Un frisson la secoua.

— Ne parle pas de ça, David ! Tu me fais peur.

Il la regarda. Elle lui parut si effrayée que, tout de suite, son attitude changea. Il vint s’asseoir à côté d’elle et prit sa main dans la sienne.

— Ne t’en fais pas, Rosaleen ! Tu n’as qu’à t’en remettre à moi et à faire ce que je te dis. Tu peux faire ça, non ?

— Je le fais toujours, David !

Il se mit à rire.

— Évidemment !… Je te le répète, tu n’as pas à te tracasser ! Je trouverai bien un moyen de venir à bout de Mr Enoch Arden.

— Ce nom-là, demanda-t-elle, est-ce que je ne l’ai pas lu dans un poème, où il est question d’un homme qui revient…

— Si. C’est un peu ce qui m’ennuie. Mais, en fin de compte, c’est nous qui tiendrons le bon bout !

Ils restèrent silencieux un instant. Elle reprit :

— C’est mardi soir que tu dois… lui porter l’argent ?

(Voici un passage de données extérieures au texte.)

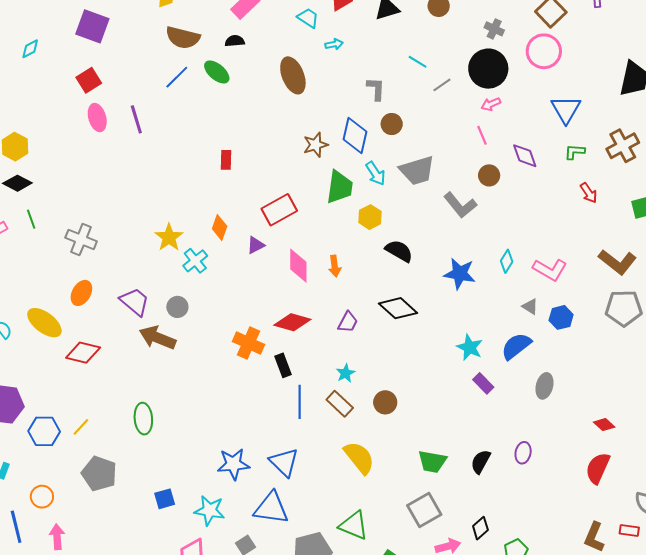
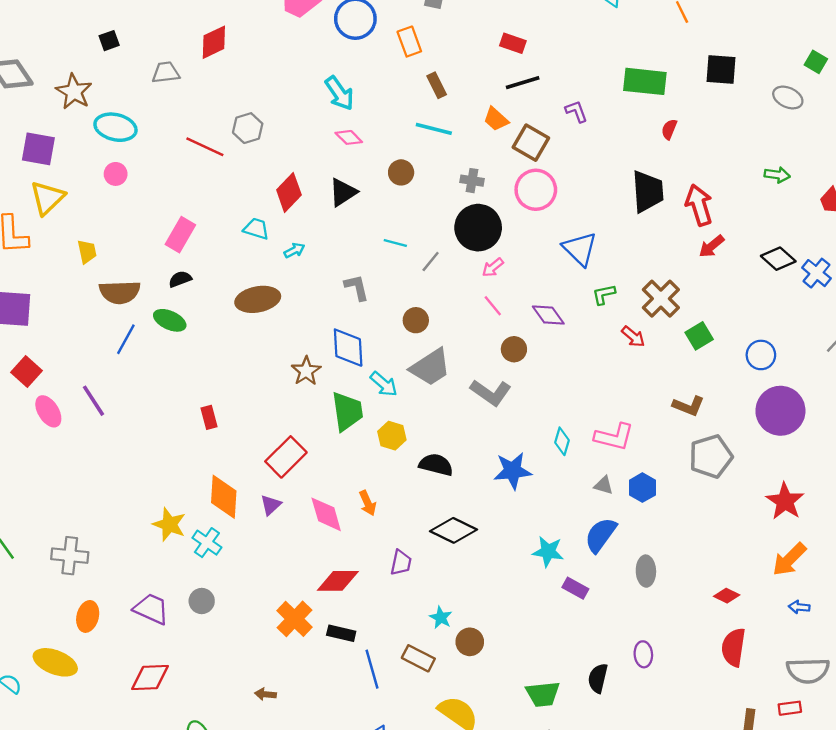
brown ellipse: (293, 75) -> (258, 299), turned -63
brown circle: (392, 124) -> (416, 320), moved
brown cross: (623, 146) -> (661, 299), moved
orange diamond: (220, 228) -> (224, 497), size x1.5
brown L-shape: (617, 262) -> (688, 406), size x0.7
brown arrow: (157, 338) -> (265, 694), moved, size x0.5
orange cross: (249, 343) -> (295, 619), turned 36
red diamond: (83, 353) -> (150, 678), moved
black rectangle: (283, 365) -> (341, 633), turned -40
cyan star: (346, 373) -> (441, 618), moved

— Oui. Je lui lâcherai cinq mille livres et lui dirai que le reste va suivre presque tout de suite. L’important, c’est qu’il ne prenne pas contact avec les Cloade. Je ne crois pas que sa menace de le faire soit sérieuse, mais on ne sait jamais !

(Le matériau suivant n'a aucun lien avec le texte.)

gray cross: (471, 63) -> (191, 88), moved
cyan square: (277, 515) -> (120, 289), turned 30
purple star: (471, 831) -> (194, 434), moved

Il se tut et, pendant quelques minutes, regardant devant lui sans rien voir, suivit sa pensée. Elle l’entraînait très loin. Brusquement, il éclata de rire. D’un rire franc et joyeux, que certains hommes, morts aujourd’hui, auraient reconnu. Le rire allègre d’un homme qui ne craint pas le risque et qui va s’engager dans une dangereuse aventure…

— Heureusement, Rosaleen, s’écria-t-il, je peux compter sur toi !

Elle tourna la tête vers lui. Ses yeux interrogeaient.

— Compter sur moi ? dit-elle. Pour quoi faire ?

Il lui sourit.

— Pour faire exactement ce que je te dirai de faire. Quoi ? Je ne peux pas te le dire. C’est un secret, Rosaleen, dont dépend la réussite de l’opération.

Riant, il ajouta. :

— De l’opération Enoch Arden.

XI

Rowley ouvrit la grande enveloppe mauve en se posant une double question. Qui diable pouvait bien lui écrire sur un papier pareil et était-il seulement possible qu’un tel papier existât ?

Il lut :

Cher monsieur Rowley,

J’espère que vous ne m’en voudrez pas de la liberté que je prends de vous écrire. Je veux croire que vous me pardonnerez parce que je crois sincèrement qu’il se passe en ce moment des choses QU’IL EST ABSOLUMENT INDISPENSABLE QUE VOUS SACHIEZ.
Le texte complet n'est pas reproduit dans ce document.